While the semi-vaneless space 30 is somewhat similar in construction to vaneless spaces formed by the circular passages of conventional pipe diffusers of the prior art, the intersection of the specific D-shaped passages of the present invention form a unique semi-vaneless space geometry. A cusp, or partial vane, is formed on the impeller shroud by the intersection of the D-shaped passages. This partial vane extends to the impeller exit, and has a varying metal angle, becoming substantially tangential and having very little height at the junction with the impeller. The varying metal angles of the partial vanes therefore closely match the variation in the impeller exit flow between the shroud and the hub, as described above. Adjacent partial vanes in the semi-vaneless space 30 define generally wedge shape passages which help guide the flow into the diffuser. These partial vanes define the beginning of the D-shaped slots 48 of the discrete diffuser passages 34. The swept back leading edges 50, as described in more detail above, of the slots 48 and therefore the partial vanes, also provide aerodynamic advantages for supersonic flow. Supersonic shock losses are reduced by the oblique incidence formed by the closely spaced partial vanes of the semi-vaneless space 30.

In conjunction with the diffuser leading edge shape described above, the semi-vaneless space contributes to achieve reduced aerodynamic pressure losses, improved centrifugal compressor efficiency and a wider range of compressor operability.

While the geometry and orientation of the D-shaped discrete passages of the present diffuser provide aerodynamic advantages, other factors become important to consider when evaluating the viability of any new design. Improvements in one criteria often come at the expense of others, and aerodynamic performance is no exception, as such issues as cost efficiency and ease of manufacture can occasionally reduce the overall benefit reaped from an aerodynamic performance improvement.

While the present diffuser does provide aerodynamic advantages, it nevertheless remains cheaper and easier to manufacture. Traditional diffuser cases of the prior art having circular diffuser pipe passages often have to be manufactured by gun drilling, in order to create the intersecting, circumferentially spaced, diffuser passages.

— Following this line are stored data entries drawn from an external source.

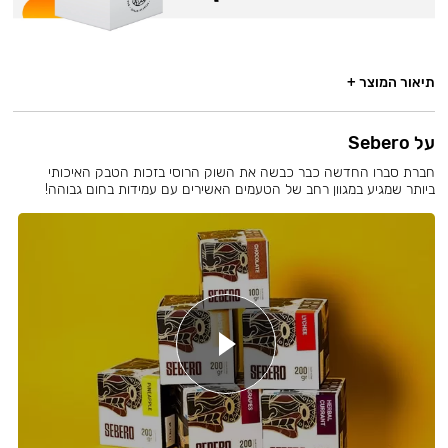
תיאור המוצר +
על Sebero
חברת סברו החדשה כבר כבשה את השוק הרוסי בזכות הטבק האיכותי
ביותר שמגיע במגוון רחב של הטעמים האשירים עם עמידות בחום גבוהה!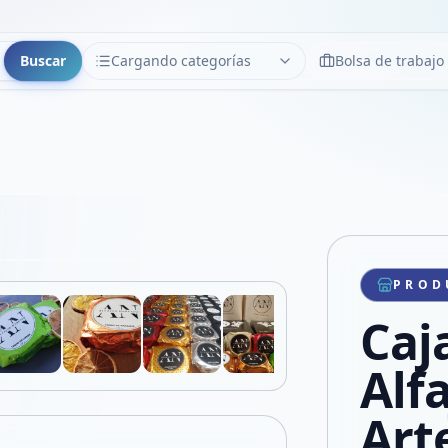
Buscar
Cargando categorías
Bolsa de trabajo
CATEGORÍAS
Limpiar
Cargando categorías...
Copiar link
Compartir producto
Compartir por WhatsApp
PROD
VER EN PANTALLA COMPLETA
Compartir por mail
Caj
Compartir en Facebook
Compartir en X
Alf
Art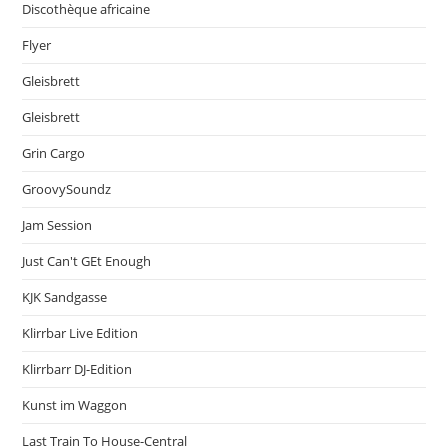
Discothèque africaine
Flyer
Gleisbrett
Gleisbrett
Grin Cargo
GroovySoundz
Jam Session
Just Can't GEt Enough
KJK Sandgasse
Klirrbar Live Edition
Klirrbarr DJ-Edition
Kunst im Waggon
Last Train To House-Central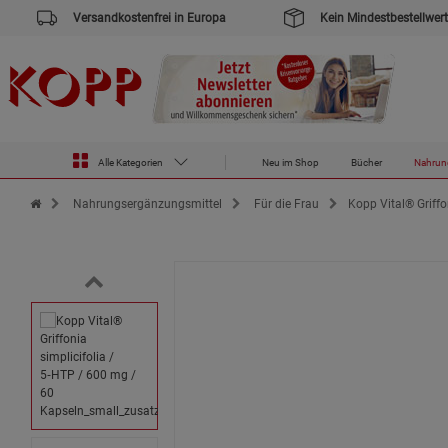
Versandkostenfrei in Europa
Kein Mindestbestellwert
Alle Kategorien
Neu im Shop
Bücher
Nahrun
Zur Startseite des Kopp Verlag Online-Shop
Nahrungsergänzungsmittel
Für die Frau
Kopp Vital® Griffo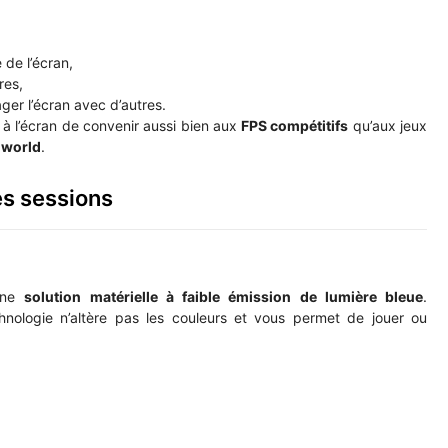
 de l’écran,
res,
ager l’écran avec d’autres.
 à l’écran de convenir aussi bien aux
FPS compétitifs
qu’aux jeux
 world
.
es sessions
 une
solution matérielle à faible émission de lumière bleue
.
echnologie n’altère pas les couleurs et vous permet de jouer ou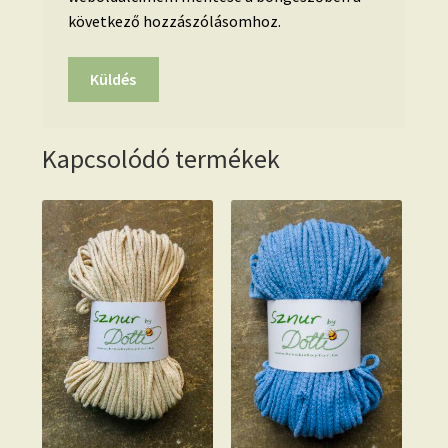
következő hozzászólásomhoz.
Kapcsolódó termékek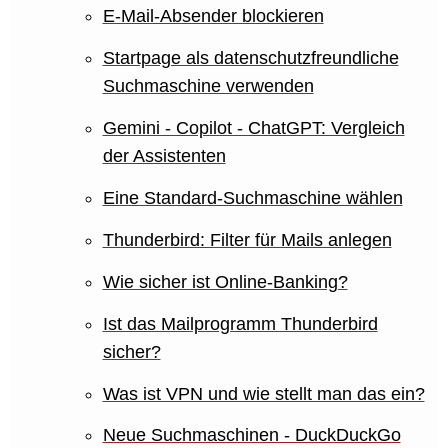
E-Mail-Absender blockieren
Startpage als datenschutzfreundliche
Suchmaschine verwenden
Gemini - Copilot - ChatGPT: Vergleich
der Assistenten
Eine Standard-Suchmaschine wählen
Thunderbird: Filter für Mails anlegen
Wie sicher ist Online-Banking?
Ist das Mailprogramm Thunderbird
sicher?
Was ist VPN und wie stellt man das ein?
Neue Suchmaschinen - DuckDuckGo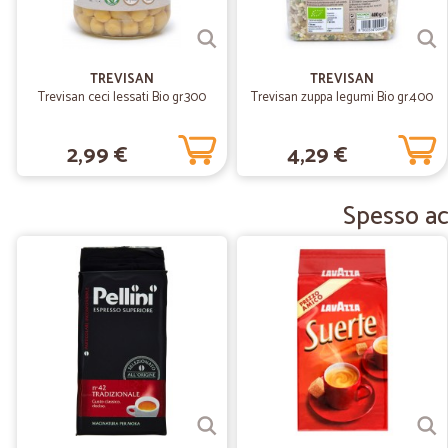
TREVISAN
TREVISAN
Trevisan ceci lessati Bio gr.300
Trevisan zuppa legumi Bio gr.400
2,99 €
4,29 €
Spesso ac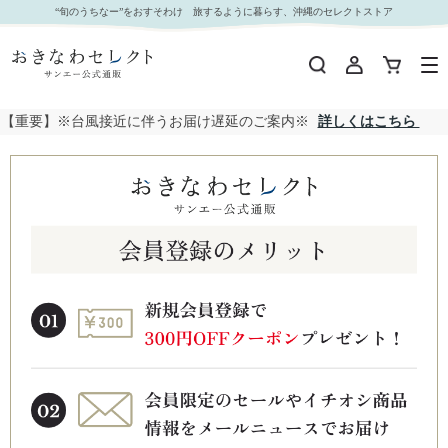
“旬のうちなー”をおすそわけ 旅するように暮らす、沖縄のセレクトストア
【重要】※台風接近に伴うお届け遅延のご案内※
詳しくはこちら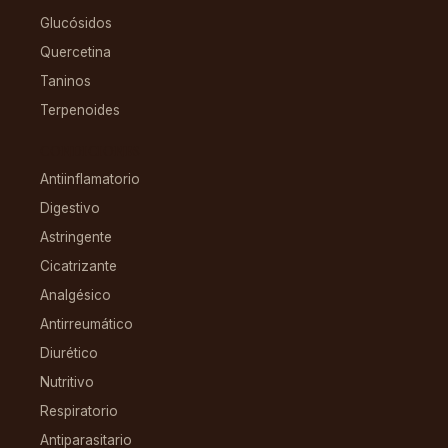
Glucósidos
Quercetina
Taninos
Terpenoides
CONDICIONES
Antiinflamatorio
Digestivo
Astringente
Cicatrizante
Analgésico
Antirreumático
Diurético
Nutritivo
Respiratorio
Antiparasitario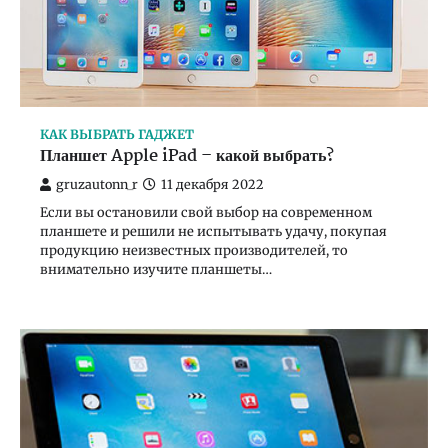
КАК ВЫБРАТЬ ГАДЖЕТ
Планшет Apple iPad – какой выбрать?
gruzautonn_r
11 декабря 2022
Если вы остановили свой выбор на современном
планшете и решили не испытывать удачу, покупая
продукцию неизвестных производителей, то
внимательно изучите планшеты…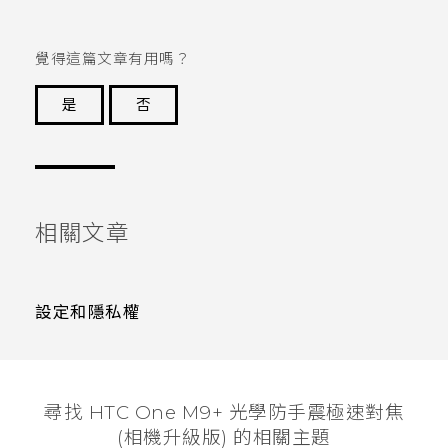
覺得這篇文章有用嗎？
是
否
謝謝您！
相關文章
設定和隱私權
尋找 HTC One M9+ 光學防手震極速對焦
(相機升級版) 的相關主題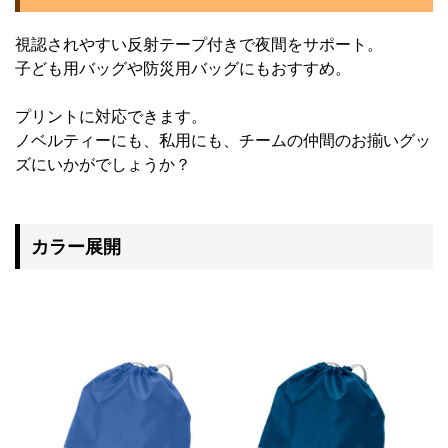
視認されやすい反射テープ付きで夜間をサポート。
子ども用バッグや防災用バッグにもおすすめ。
プリントに対応できます。
ノベルティーにも、私用にも、チームの仲間のお揃いグッ
ズにいかがでしょうか？
カラー展開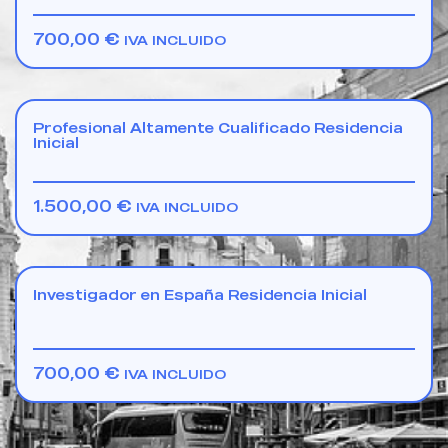
700,00
€
IVA INCLUIDO
Profesional Altamente Cualificado Residencia
Inicial
1.500,00
€
IVA INCLUIDO
Investigador en España Residencia Inicial
700,00
€
IVA INCLUIDO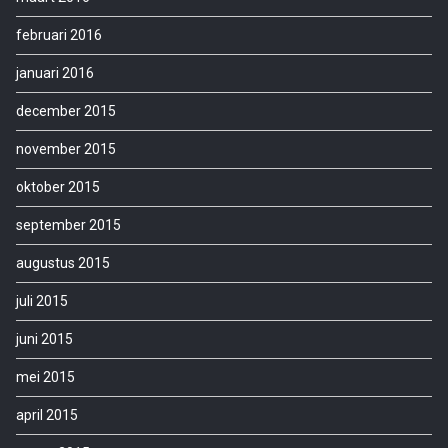
februari 2016
januari 2016
december 2015
november 2015
oktober 2015
september 2015
augustus 2015
juli 2015
juni 2015
mei 2015
april 2015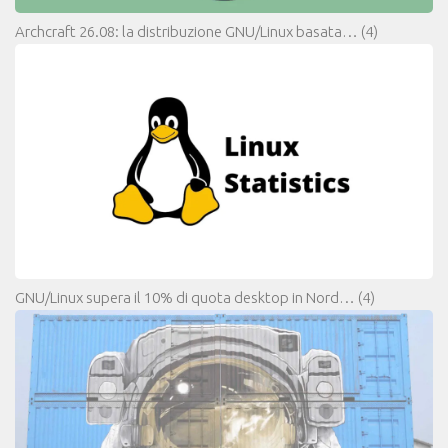
Archcraft 26.08: la distribuzione GNU/Linux basata…
(4)
GNU/Linux supera il 10% di quota desktop in Nord…
(4)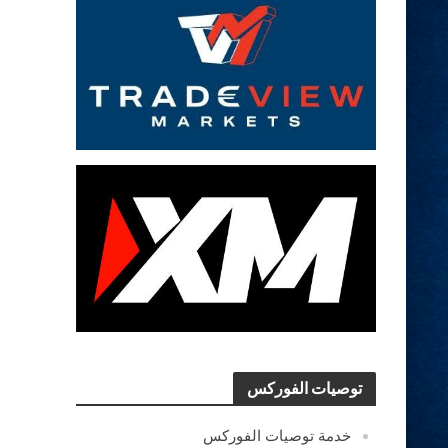
توصيات الفوركس
خدمة توصيات الفوركس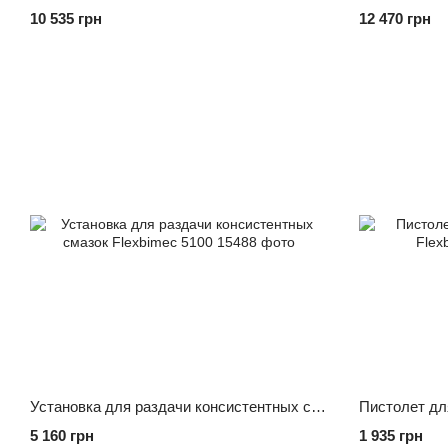
10 535 грн
12 470 грн
Установка для раздачи консистентных смазок Flexbimec 5100
5 160 грн
1 935 грн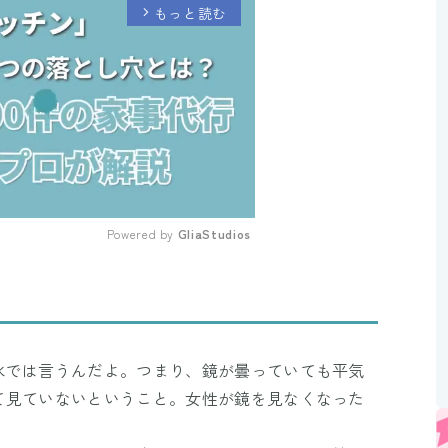
もっと読む
arrow_forward_ios
Powered by 
GliaStudios
Mute
り
水では言うんだよ。つまり、鏡が曇っていても平気
て見ていないということ。女性が鏡を見なくなった
。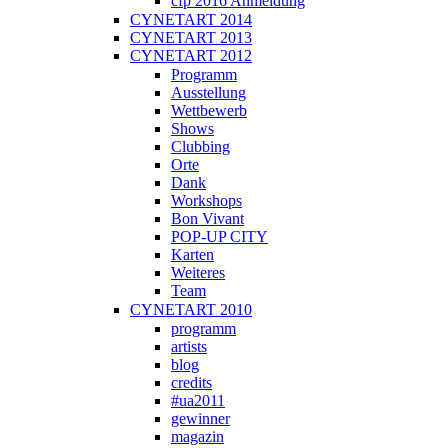
cfp 2016 Anmeldung
CYNETART 2014
CYNETART 2013
CYNETART 2012
Programm
Ausstellung
Wettbewerb
Shows
Clubbing
Orte
Dank
Workshops
Bon Vivant
POP-UP CITY
Karten
Weiteres
Team
CYNETART 2010
programm
artists
blog
credits
#ua2011
gewinner
magazin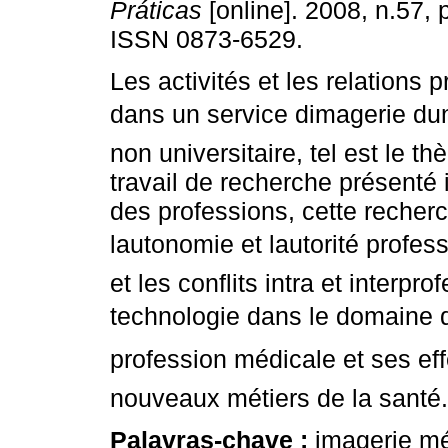
Práticas
[online]. 2008, n.57, 
ISSN 0873-6529.
Les activités et les relations 
dans un service dimagerie dun
non universitaire, tel est le t
travail de recherche présenté i
des professions, cette reche
lautonomie et lautorité profes
et les conflits intra et interpr
technologie dans le domaine de
profession médicale et ses effe
nouveaux métiers de la santé.
Palavras-chave :
imagerie méd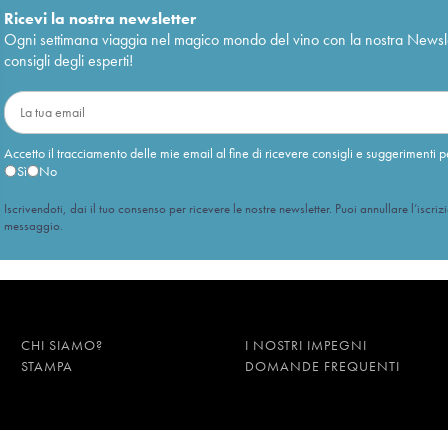
Ricevi la nostra newsletter
Ogni settimana viaggia nel magico mondo del vino con la nostra Newslette
consigli degli esperti!
Accetto il tracciamento delle mie email al fine di ricevere consigli e suggerimenti p
Sì
No
Iscrivendoti, dai il tuo consenso per ricevere le nostre newsletter. Puoi annullare l’iscriz
messaggio.
CHI SIAMO?
I NOSTRI IMPEGNI
STAMPA
DOMANDE FREQUENTI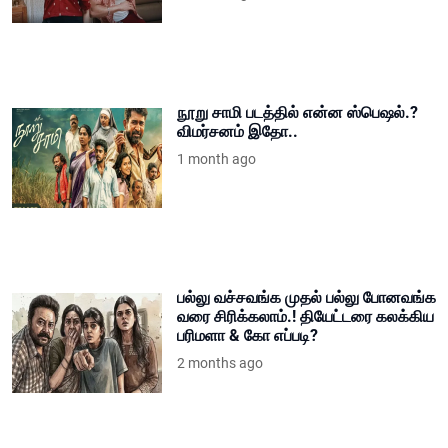
நூறு சாமி படத்தில் என்ன ஸ்பெஷல்.?
விமர்சனம் இதோ..
1 month ago
பல்லு வச்சவங்க முதல் பல்லு போனவங்க
வரை சிரிக்கலாம்.! தியேட்டரை கலக்கிய
பரிமளா & கோ எப்படி?
2 months ago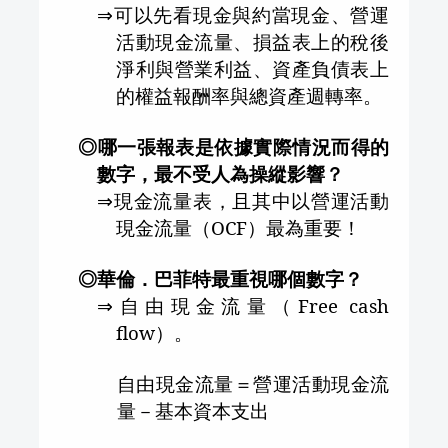
⇒
可以先看現金與約當現金、營運
活動現金流量、損益表上的稅後
淨利與營業利益、資產負債表上
的權益報酬率與總資產週轉率。
◎哪一張報表是依據實際情況而得的
數字，最不受人為操縱影響？
⇒
現金流量表，且其中以營運活動
現金流量（
OCF
）最為重要！
◎華倫．巴菲特最重視哪個數字？
⇒
自由現金流量
（
Free cash
flow
）。
自由現金流量＝營運活動現金流
量－基本資本支出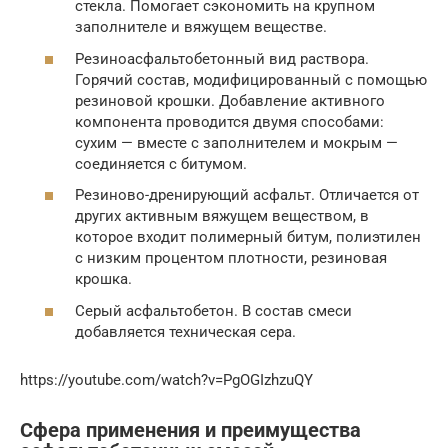
стекла. Помогает сэкономить на крупном
заполнителе и вяжущем веществе.
Резиноасфальтобетонный вид раствора.
Горячий состав, модифицированный с помощью
резиновой крошки. Добавление активного
компонента проводится двумя способами:
сухим — вместе с заполнителем и мокрым —
соединяется с битумом.
Резиново-дренирующий асфальт. Отличается от
других активным вяжущем веществом, в
которое входит полимерный битум, полиэтилен
с низким процентом плотности, резиновая
крошка.
Серый асфальтобетон. В состав смеси
добавляется техническая сера.
https://youtube.com/watch?v=PgOGIzhzuQY
Сфера применения и преимущества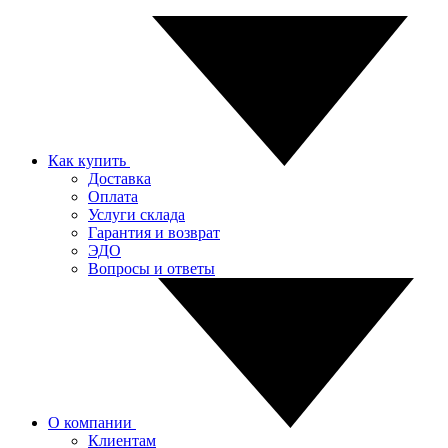
Как купить
Доставка
Оплата
Услуги склада
Гарантия и возврат
ЭДО
Вопросы и ответы
О компании
Клиентам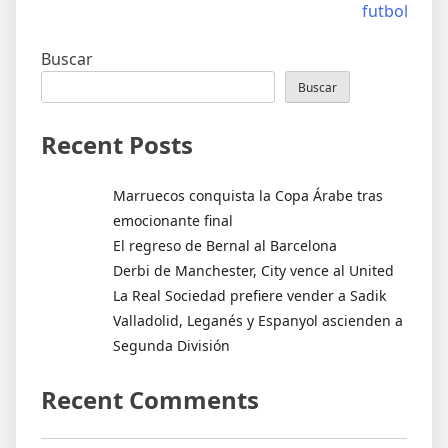
de
futbol
entradas
Buscar
Buscar
Recent Posts
Marruecos conquista la Copa Árabe tras
emocionante final
El regreso de Bernal al Barcelona
Derbi de Manchester, City vence al United
La Real Sociedad prefiere vender a Sadik
Valladolid, Leganés y Espanyol ascienden a
Segunda División
Recent Comments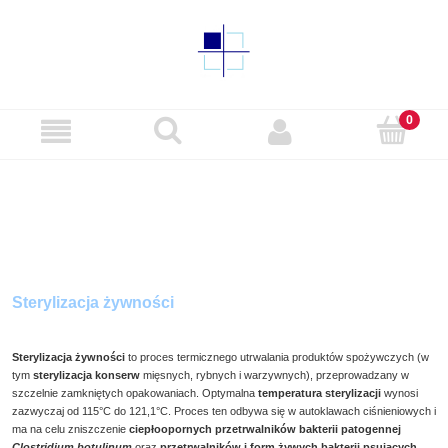
Sterylizacja żywności
Sterylizacja żywności
to proces termicznego utrwalania produktów spożywczych (w
tym
sterylizacja konserw
mięsnych, rybnych i warzywnych), przeprowadzany w
szczelnie zamkniętych opakowaniach. Optymalna
temperatura sterylizacji
wynosi
zazwyczaj od 115°C do 121,1°C. Proces ten odbywa się w autoklawach ciśnieniowych i
ma na celu zniszczenie
ciepłoopornych przetrwalników bakterii patogennej
Clostridium botulinum
oraz
przetrwalników i form żywych bakterii psujących
,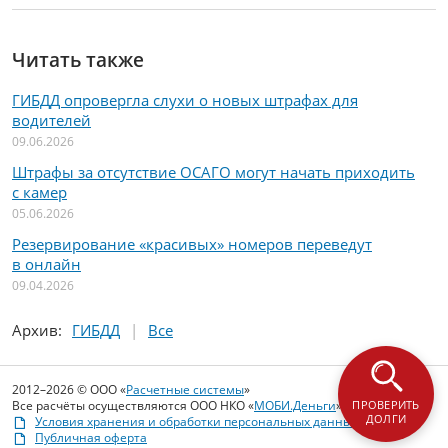
Читать также
ГИБДД опровергла слухи о новых штрафах для
водителей
09.06.2026
Штрафы за отсутствие ОСАГО могут начать приходить
с камер
05.06.2026
Резервирование «красивых» номеров переведут
в онлайн
09.04.2026
Архив
:
ГИБДД
Все
2012–2026 © ООО «
Расчетные системы
»
Все расчёты осуществляются ООО НКО «
МОБИ.Деньги
»
ПРОВЕРИТЬ
ДОЛГИ
Условия хранения и обработки персональных данных
Публичная оферта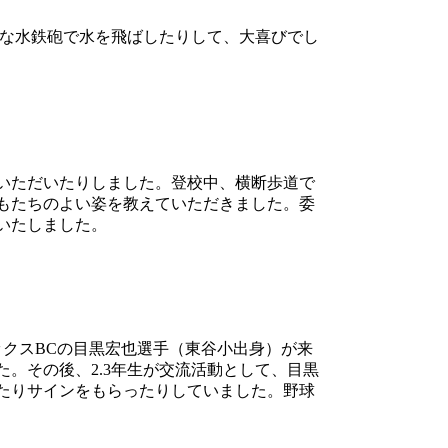
きな水鉄砲で水を飛ばしたりして、大喜びでし
いただいたりしました。登校中、横断歩道で
もたちのよい姿を教えていただきました。委
いたしました。
クスBCの目黒宏也選手（東谷小出身）が来
。その後、2.3年生が交流活動として、目黒
たりサインをもらったりしていました。野球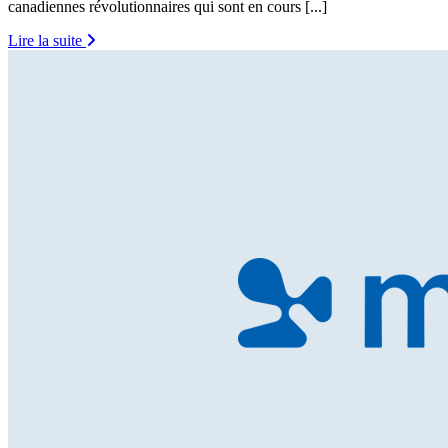
canadiennes révolutionnaires qui sont en cours [...]
Lire la suite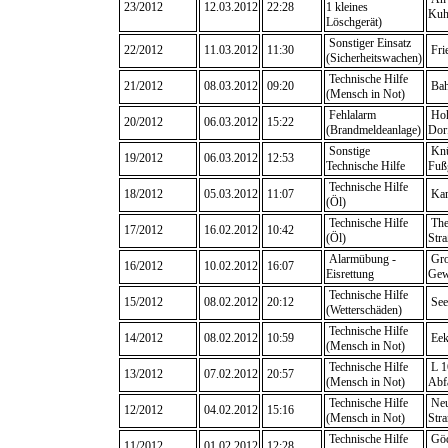
23/2012
12.03.2012
22:28
1 kleines
Kuh
Löschgerät)
Sonstiger Einsatz
22/2012
11.03.2012
11:30
Fri
(Sicherheitswachen)
Technische Hilfe
21/2012
08.03.2012
09:20
Bah
(Mensch in Not)
Fehlalarm
Hoh
20/2012
06.03.2012
15:22
(Brandmeldeanlage)
Dor
Sonstige
Knü
19/2012
06.03.2012
12:53
Technische Hilfe
Fuß
Technische Hilfe
18/2012
05.03.2012
11:07
Ka
(Öl)
Technische Hilfe
The
17/2012
16.02.2012
10:42
(Öl)
Stra
Alarmübung -
Gro
16/2012
10.02.2012
16:07
Eisrettung
Gew
Technische Hilfe
15/2012
08.02.2012
20:12
See
(Wetterschäden)
Technische Hilfe
14/2012
08.02.2012
10:59
Eek
(Mensch in Not)
Technische Hilfe
L 1
13/2012
07.02.2012
20:57
(Mensch in Not)
Abf
Technische Hilfe
Neu
12/2012
04.02.2012
15:16
(Mensch in Not)
Stra
Technische Hilfe
Göd
11/2012
01.02.2012
12:28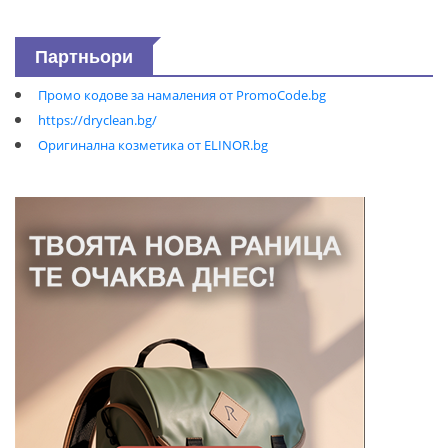
Партньори
Промо кодове за намаления от PromoCode.bg
https://dryclean.bg/
Оригинална козметика от ELINOR.bg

As the discrete slots of the present diffuser case are not circular, they can be machined from the side, for example using a milling machine. This permits a part manufacturing process that is less complex and less costly.

Claims

1. A centrifugal compressor including an impeller and a diffuser, the impeller having an inner integral hub with vanes thereon, being adapted to rotate within an outer shroud about a central longitudinal axis, and having a defined hub-to-shroud distribution of fluid exit angles, the diffuser, being downstream from the impeller, comprising:

a plurality of circumferentially spaced discrete passages at least partially defining fluid paths through the diffuser, and being angled such that adjacent discrete passages intersect each other to form an annular semi-vaneless diffuser inlet space;

the discrete passages downstream of the semi-vaneless space each having an inlet therefrom and an outlet with a greater cross-sectional area than the inlet;

the intersection of the annular semi-vaneless space and each discrete passage defining a leading edge thereof;

each discrete passage being defined by a wall bounding a cross-sectional area, the wall comprising at least a first substantially rectilinear portion and a second opposed convexly curved portion;

the first substantially rectilinear portion being adjacent the hub of the impeller and the second opposed convexly curved portion being adjacent the outer shroud; and

the leading edge of each discrete diffuser passage providing a close incidence angle match with the fluid exit angles of the impeller.

2. The centrifugal compressor as defined in claim 1, wherein the cross-sectional area bound by the wall is substantially D-shaped.

3. The centrifugal compressor as defined in claim 1, wherein the discrete passages are angled at their inlets from a radial direction, such that a central axis of each discrete passage is substantially tangential to a common circle formed about the central longitudinal axis.

4. The centrifugal compressor as defined in claim 1, wherein the diffuser comprises an annular diffuser case immediately downstream of the impeller outlet, in which the semi-vaneless diffuser portion is located.

5. The centrifugal compressor as defined in claim 1, wherein the discrete passages are oriented to receive radially directed flow at the inlet and provide axially directed flow at the outlet.

6. The centrifugal compressor as defined in claim 5, wherein the first substantially rectilinear portion becomes slightly curved as a central axis of the discrete passage transitions from a radial to an axial trajectory.

7. The centrifugal compressor as defined in claim 1, wherein the intersection of the discrete passages creates a repeating pattern of leading edges being swept back, having a flatter leading edge angle adjacent a hub side of the discrete passage inlet and a more tangential leading edge angle adjacent a shroud side of the discrete passage inlet.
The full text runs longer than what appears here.